Moataz is a PhD student in Biomedical Engineering at Oregon Health & Science University School of Medicine. He is a member of Dr. Wassana Yantasee’s lab group developing functionalized nanoparticles for targeted delivery of drugs and siRNA for cancer therapies. Moataz earned his undergraduate degree in Bioengineering from Washington State University. He graduated at the top of his class and was involved in research through the entirety of his undergraduate years. He specializes in mesoporous silica synthesis, chemical surface modification, nanoparticle characterization and evaluation.

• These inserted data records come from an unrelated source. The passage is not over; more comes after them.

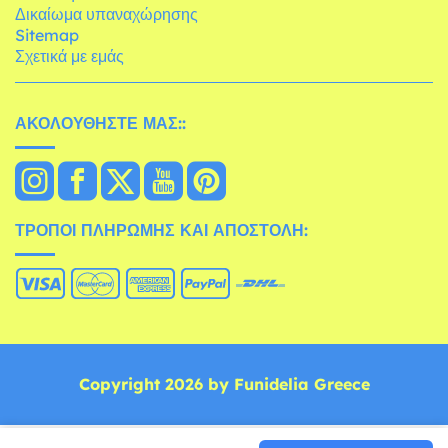
Δικαίωμα υπαναχώρησης
Sitemap
Σχετικά με εμάς
ΑΚΟΛΟΥΘΉΣΤΕ ΜΑΣ::
ΤΡΌΠΟΙ ΠΛΗΡΩΜΉΣ ΚΑΙ ΑΠΟΣΤΟΛΉ:
Copyright 2026 by Funidelia Greece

Gene silencing via small interfering-RNA (siRNA) has potential for the treatment of diseases with high target specificity. Despite the great promise, siRNA based therapies have not been widely used clinically, mainly due to the lack of an enabling delivery platform. To overcome the barrier of systemic siRNA delivery, we have developed a nanoparticle platform that is a hybrid of inorganic and polymeric materials by taking full advantage of both materials to achieve good control of particle size, charge, and solubility, leading to excellent in vivo efficacy, batch-to-batch reproducibility, and scalability. Bioreducible crosslinkers were introduced to the cationic polymer, allowing for better buffering capacity while lowering its toxicity. Antibody was also conjugated on the nanoparticles for specifically targeting cancer cells. We first evaluated the therapeutic potential of siHER2 (siRNA against HER2) in HER2+ breast cancer cells. Human epidermal growth receptor type 2 (HER2) has been linked to cancer aggressiveness and drug resistance. siHER2 was optimized by systematic screening of 76 siRNA sequences. We have shown that siRNA delivered by our nanoparticles can silence HER2, leading to the death of HER2+ breast cancer cells resistant to Herceptin and Lapatinib. Nanoparticle delivery of siHER2 resulted in >80% HER2 silencing and >85% cell growth inhibition in HER2+ cells, while little impact was found on HER2‐ cells, indicating high specificity of the treatment. The in‐vitro efficacy has translated well to efficacy in mice bearing human HER2+ breast tumors. Co-delivery of siRNA and chemotherapeutics on the same nanoparticle platform has been accomplished. Assessments of the material for their cytotoxicity, blood and immunological toxicity, and kidney and liver functions, also yielded a very favorable safety profile.